The aim is to create an intentional decolonial safer space where we can develop an understanding of what communal healing could look like in a society that is partially still being shaped by  colonial mechanisms. The history and reality of different people who were forced to migrate still exist in systems today, in which people are being marginalized, oppressed and excluded.
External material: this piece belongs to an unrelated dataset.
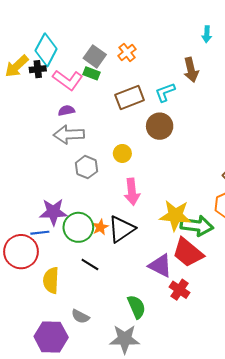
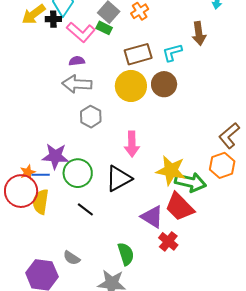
yellow circle: (122, 153) -> (131, 86), moved, size x1.8
orange star: (100, 227) -> (28, 172), moved
yellow semicircle: (51, 280) -> (41, 202), moved

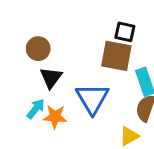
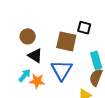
brown square: (116, 56) -> (66, 41), moved
black triangle: (51, 78) -> (35, 56), turned -35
You will be prepared with exercises that are inspired by Butoh, Body Weather, Gnawa and Zar, bringing us to bodies that do not exist anymore, the soul inside of us, towards the politicized body in which we exist. We explore how our bodies relate, and how the transcendental exists within the presence of a group. We will work on a consciousness of how to get into this state and find your own path towards controlling or letting go. 
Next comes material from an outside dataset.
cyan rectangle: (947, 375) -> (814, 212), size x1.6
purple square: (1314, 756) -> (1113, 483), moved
This workshop will center Queer, Trans, Black/Brown, People of Color, but is open to anyone mindful of the experiences of QTBPOC being centered. No prior experience is required, but it is in your own advantage if you identify yourself with the fight for decolonization.

Before the workshop you are requested to conduct short homework assignments in order to collect writings through which you meditate on the relationship with your ancestors, and to collect elements for your personal altar. You will receive this information by mail after registration.

Tickets

Buy your ticket via the Eventbrite page of Gathering Earthseed.

Tickets are fully sold out. Thank you for your interest!

Tickets*:
€15 for full day program including dinner
€7,50 student rate

* We offer community tickets for visitors who do not have the financial means to visit W139’s exhibitions or context programming. If you want to join Gathering Earthseed but do not have the means, please contact us at info@w139.nl.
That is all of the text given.